With the warm, humid days of spring upon us the activity in the insect world seems to be increasing on a daily basis. A late night due to a spot of moth trapping brought the bonus of 5 new moths for our garden including Scorched Wing and Spectacle( and yes it does look like it is wearing spectacles).
A walk around Branton Ponds next morning produced the day shift and our first Damselfly of the year in the form of Common Blue.
Common Blue Damselfly
What was even more interesting was a Scorpion Fly(probably Panorpa communis) which is in the same group of insects as Lacewings, apparently the male at mating time is sometimes killed by the female, so to placate her he brings her a small ball of spit which to Scorpion flies is the same as a bunch of roses or a box of chocs, who says romance is dead.

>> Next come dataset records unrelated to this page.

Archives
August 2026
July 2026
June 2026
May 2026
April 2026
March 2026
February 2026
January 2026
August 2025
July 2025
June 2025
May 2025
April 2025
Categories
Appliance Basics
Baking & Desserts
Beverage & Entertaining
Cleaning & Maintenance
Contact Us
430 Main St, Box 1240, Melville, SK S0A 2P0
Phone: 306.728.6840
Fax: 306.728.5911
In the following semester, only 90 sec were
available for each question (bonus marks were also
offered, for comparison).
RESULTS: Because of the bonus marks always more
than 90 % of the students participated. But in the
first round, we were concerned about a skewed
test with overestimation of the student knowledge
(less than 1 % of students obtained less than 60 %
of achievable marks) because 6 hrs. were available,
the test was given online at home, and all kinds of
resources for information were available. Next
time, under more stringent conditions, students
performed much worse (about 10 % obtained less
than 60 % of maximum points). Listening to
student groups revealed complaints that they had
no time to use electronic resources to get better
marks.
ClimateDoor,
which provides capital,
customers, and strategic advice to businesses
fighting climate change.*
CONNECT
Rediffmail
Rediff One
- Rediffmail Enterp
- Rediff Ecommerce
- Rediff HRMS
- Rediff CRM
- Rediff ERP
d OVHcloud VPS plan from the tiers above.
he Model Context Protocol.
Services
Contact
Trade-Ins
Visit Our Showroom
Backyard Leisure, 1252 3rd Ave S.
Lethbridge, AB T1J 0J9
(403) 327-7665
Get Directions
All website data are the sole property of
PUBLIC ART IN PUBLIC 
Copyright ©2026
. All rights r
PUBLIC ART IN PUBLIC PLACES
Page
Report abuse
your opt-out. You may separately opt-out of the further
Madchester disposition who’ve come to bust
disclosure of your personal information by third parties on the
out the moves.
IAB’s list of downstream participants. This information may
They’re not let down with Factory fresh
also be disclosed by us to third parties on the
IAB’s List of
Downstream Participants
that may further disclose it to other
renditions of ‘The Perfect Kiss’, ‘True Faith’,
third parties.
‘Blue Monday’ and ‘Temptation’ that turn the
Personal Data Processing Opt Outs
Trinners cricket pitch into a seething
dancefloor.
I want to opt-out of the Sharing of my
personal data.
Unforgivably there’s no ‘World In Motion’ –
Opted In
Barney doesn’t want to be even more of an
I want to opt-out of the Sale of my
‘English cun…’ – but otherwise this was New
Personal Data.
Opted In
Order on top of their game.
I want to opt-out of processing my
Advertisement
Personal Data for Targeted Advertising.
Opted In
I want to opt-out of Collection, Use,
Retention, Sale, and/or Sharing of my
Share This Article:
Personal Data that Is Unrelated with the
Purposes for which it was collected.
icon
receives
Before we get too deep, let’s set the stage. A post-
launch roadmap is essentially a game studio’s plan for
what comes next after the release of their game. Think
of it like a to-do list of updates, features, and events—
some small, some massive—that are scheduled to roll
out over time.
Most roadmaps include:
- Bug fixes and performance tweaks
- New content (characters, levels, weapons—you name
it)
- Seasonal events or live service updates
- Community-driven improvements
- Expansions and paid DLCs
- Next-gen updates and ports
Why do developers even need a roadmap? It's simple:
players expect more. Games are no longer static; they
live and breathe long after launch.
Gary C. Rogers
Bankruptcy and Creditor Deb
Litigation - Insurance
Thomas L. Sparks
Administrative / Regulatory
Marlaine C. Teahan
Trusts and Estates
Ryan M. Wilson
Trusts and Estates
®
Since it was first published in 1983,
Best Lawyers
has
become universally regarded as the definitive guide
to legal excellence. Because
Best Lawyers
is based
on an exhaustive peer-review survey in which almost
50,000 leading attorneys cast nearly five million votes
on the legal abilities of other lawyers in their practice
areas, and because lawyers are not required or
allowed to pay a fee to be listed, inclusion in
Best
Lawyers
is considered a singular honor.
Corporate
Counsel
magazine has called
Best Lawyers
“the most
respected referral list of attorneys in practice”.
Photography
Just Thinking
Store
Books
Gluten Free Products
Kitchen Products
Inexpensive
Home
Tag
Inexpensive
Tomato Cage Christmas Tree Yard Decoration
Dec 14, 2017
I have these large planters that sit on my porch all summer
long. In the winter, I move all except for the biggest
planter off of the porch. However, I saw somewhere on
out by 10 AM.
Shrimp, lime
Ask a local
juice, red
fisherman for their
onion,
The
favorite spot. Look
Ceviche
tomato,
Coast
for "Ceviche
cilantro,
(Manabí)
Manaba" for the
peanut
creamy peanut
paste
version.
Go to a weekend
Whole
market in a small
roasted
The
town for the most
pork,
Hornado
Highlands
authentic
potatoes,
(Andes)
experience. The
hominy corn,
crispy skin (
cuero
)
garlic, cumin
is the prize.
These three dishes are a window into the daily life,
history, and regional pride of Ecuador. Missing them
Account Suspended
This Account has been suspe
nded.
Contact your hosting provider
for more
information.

Bank holiday Monday and we decided to get as far away from the coast as possible so we headed to Holystone Woods,when we arrived the air was alive with bird song. We could hear Chiffchaff,Willow Warbler and Redstart, the ground was carpeted with Violets and Primroses but as we reached the oak woodland we could hear the distinctive call of Wood Warbler and soon we were in the middle of his territory, as he sang every part of his body shook. Moving on we left the oak woods and headed for more open Birch woodland where Tree Pipits called from the tree tops and parachuted from the sky, a few more species were added including Great Spotted Woodpecker, Cuckoo and Jay but nothing could eclipse the shear magic of the little sprite of the woods.
We were on our early morning dog walk around the west pond at Branton, the air was thick with Sand Martins as they skimmed the surface, a group of male Tufted Ducks squabbled and pairs of Shelduck flew around protecting their territory from intruders. As we walked along the pipeline Blackcaps and Garden Warblers piped out their similar calls and Whitethroats sang from the bushes.
We were about half way along when a ghostly shape came out of the mist in the shape of a Barn Owl hunting for it's breakfast, or optimistically a nest full of youngsters, we watched for a few minutes before it glided off towards the east pond. At this point we happened to look up and there above us heading east was a single Common Tern a great sight so far inland and a first for the site, after a spring Arctic Tern last year what will be next, we can only hope.